** Exercise inputs follows **

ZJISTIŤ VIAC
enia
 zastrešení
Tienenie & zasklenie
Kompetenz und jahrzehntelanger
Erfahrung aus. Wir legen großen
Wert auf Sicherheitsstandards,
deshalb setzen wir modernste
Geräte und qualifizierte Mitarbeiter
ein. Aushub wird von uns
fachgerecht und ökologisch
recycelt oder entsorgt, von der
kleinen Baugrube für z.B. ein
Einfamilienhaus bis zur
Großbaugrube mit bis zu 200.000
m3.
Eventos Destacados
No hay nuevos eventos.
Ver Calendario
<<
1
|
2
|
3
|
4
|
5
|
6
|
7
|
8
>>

** End of Exercise inputs **
** Exercise inputs follows **

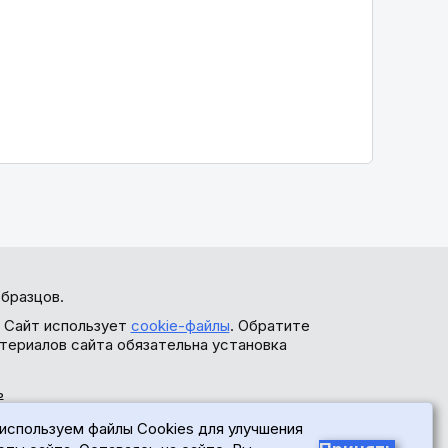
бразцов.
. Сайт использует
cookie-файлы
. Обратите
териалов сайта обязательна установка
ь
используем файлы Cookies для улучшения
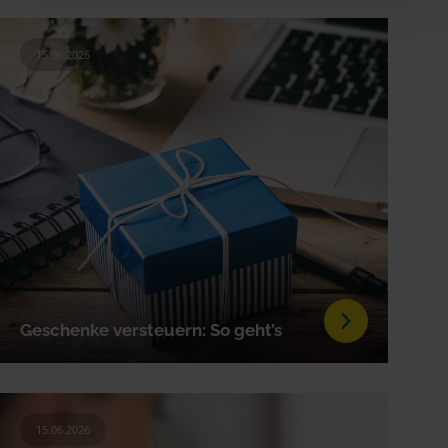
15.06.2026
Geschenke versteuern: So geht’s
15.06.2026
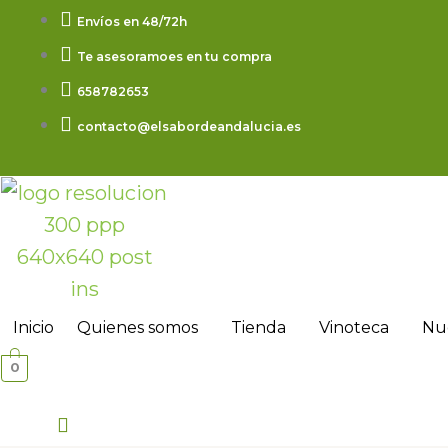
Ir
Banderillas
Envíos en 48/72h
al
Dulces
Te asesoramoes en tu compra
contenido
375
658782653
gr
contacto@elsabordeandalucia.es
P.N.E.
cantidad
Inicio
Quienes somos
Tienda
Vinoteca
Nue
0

** End of Exercise inputs **

● Exercise directions
Look over the records above and filter for each line with the word "файлы".

● Solution to this exercise
cookie-файлы
используем файлы Cookies для улучшения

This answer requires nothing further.